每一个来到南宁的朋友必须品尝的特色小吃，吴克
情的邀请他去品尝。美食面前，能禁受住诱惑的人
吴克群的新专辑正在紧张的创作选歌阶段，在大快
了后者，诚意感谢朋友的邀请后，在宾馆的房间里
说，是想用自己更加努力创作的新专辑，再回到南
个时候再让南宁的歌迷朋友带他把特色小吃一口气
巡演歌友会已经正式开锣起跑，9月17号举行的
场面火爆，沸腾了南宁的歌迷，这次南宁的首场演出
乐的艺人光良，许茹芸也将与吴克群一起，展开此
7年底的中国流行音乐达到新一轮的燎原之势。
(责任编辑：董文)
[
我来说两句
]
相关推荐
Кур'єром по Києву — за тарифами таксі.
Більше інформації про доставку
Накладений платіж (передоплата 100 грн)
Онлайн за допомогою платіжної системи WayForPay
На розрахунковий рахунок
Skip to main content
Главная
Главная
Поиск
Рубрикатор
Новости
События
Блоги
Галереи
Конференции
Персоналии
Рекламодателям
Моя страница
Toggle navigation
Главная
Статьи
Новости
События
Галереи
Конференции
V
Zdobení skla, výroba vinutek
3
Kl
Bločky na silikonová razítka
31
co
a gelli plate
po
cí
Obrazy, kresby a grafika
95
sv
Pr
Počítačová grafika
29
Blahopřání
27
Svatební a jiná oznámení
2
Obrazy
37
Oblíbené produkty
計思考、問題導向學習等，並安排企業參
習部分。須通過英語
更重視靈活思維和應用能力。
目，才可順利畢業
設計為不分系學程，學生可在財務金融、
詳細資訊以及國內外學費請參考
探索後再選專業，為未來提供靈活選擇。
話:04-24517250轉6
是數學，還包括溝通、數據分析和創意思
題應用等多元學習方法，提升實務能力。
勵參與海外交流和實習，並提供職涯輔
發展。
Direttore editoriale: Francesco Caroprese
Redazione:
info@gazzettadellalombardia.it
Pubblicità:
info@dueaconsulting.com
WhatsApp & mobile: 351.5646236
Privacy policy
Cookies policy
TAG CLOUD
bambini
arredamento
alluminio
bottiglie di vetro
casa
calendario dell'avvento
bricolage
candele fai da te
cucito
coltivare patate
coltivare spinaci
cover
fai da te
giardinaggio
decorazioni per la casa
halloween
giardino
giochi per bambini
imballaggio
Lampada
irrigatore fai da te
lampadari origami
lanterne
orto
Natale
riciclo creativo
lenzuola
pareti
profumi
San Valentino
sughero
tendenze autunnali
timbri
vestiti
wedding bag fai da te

------------------------

REQUIRED WORK: Go through the entries above and pull out each line with "info" in it.

FINISHED EXERCISE:
info@gazzettadellalombardia.it
info@dueaconsulting.com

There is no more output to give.